6: Identification?


So it is very much a game with identification.
My ultimate trick is identification. My 'theory', which is by the way centuries old, is that in our daily lives we identify with ourselves, with our 'I'. The cinema is eminently suitable to show that process. Because that is exactly where we do it unconsciously and without difficulty and even eagerly: as soon as it is possible, we identify with a character on the screen, with a Bart Klever.

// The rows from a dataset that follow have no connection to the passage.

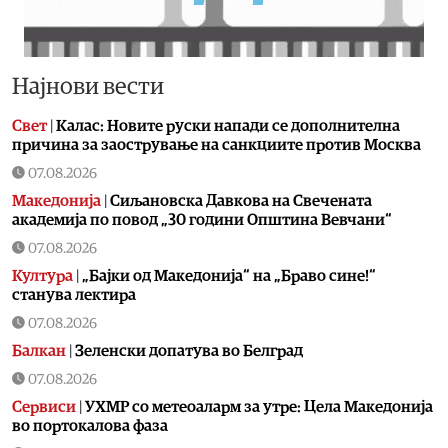
Најнови вести
Свет
|
Калас: Новите руски напади се дополнителна
причина за заострување на санкциите против Москва
07.08.2026
Македонија
|
Сиљановска Давкова на Свечената
академија по повод „30 години Општина Вевчани“
07.08.2026
Култура
|
„Бајки од Македонија“ на „Браво сине!“
станува лектира
07.08.2026
Балкан
|
Зеленски допатува во Белград
07.08.2026
Сервиси
|
УХМР со метеоаларм за утре: Цела Македонија
во портокалова фаза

If you can see through this process in yourself, you may well be open for the idea that you do the same thing outside the cinema. In this theory, it is proposed that you do not need to identify with yourself. You are not an 'I', but the possibility, the white sheet or the cinema screen on which that 'I' can appear. We look like that painting-in-a-painting by Magritte that brings Bart to his writer's-block solution. You see a painting in front of a window, but on the painting, you see exactly what you would see if the painting was not there. So it is really transparent. Magritte gave the painting the title: La condition humaine. Quantum mechanics describes us as a bunch of particles dancing about in one specific place. That may all sound strange and bizarre, but this persistent illusion that we are an 'I', a meatball of thoughts and feelings, is very powerful. Maybe it is possible for you to recognise that illusion, but you keep falling for it all the time. Just look at the turning head. We keep creating that character we call 'I' and then believe profoundly in it.

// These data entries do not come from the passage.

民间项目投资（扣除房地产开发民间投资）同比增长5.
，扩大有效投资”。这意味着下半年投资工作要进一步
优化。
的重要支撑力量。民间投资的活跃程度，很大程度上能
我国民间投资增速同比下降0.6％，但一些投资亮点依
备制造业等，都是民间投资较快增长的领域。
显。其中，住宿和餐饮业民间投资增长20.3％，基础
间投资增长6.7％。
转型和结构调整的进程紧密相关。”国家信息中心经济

So, to put it in other words, Bart is caught up in his own illusion and has to change his point of view, to put it in your own words?
First he thinks he can find the answer in spirituality. Just like me, and many others. But if you really take an interest in that, in that Buddhist theory, then you read such things as: there is no method.

He notes: 'forget everything'. And Bart thinks: if only I could remember that: 'forget everything'. It is very tempting, but of course also ridiculous. But that's how it goes! That's what happened to me too, in the ten years I spent preparing this film. I also folded the corners of pages in all those books. I also underlined sentences and thought: if only I can remember that sentence, then I will be happy. But those sentences actually continuously described where I went wrong. And in that respect, on each subsequent day, a different sentence would appear to be even more relevant. And even more, they were sentences like: 'There is nothing to understand.' Because who understands something? Yes, 'I', I thought of course. Well no, not really.

But what is your standpoint then? I know your original idea was to make the film about a wise man. But you abandoned that, didn't you? Bart is the opposite of the wise man. He becomes increasingly uncertain about what he can find or what he should do. Autobiographical?
Yes, certainly. Silly question. Can you ever make anything else worthwhile?

In the film, the wise man remains static, while Bart develops.
Yes. First I thought the wise man was the interesting character, but that is not the case at all. He's not a man who says: that's how things are. He tends to say: that's NOT how things are. Look how this and this and this are illusory. Or: to find out what you are, find out what you are not.

And it is more interesting to see someone fight with that than to propose a theory.
Yes, and of course, in the end I indirectly also propagate that theory.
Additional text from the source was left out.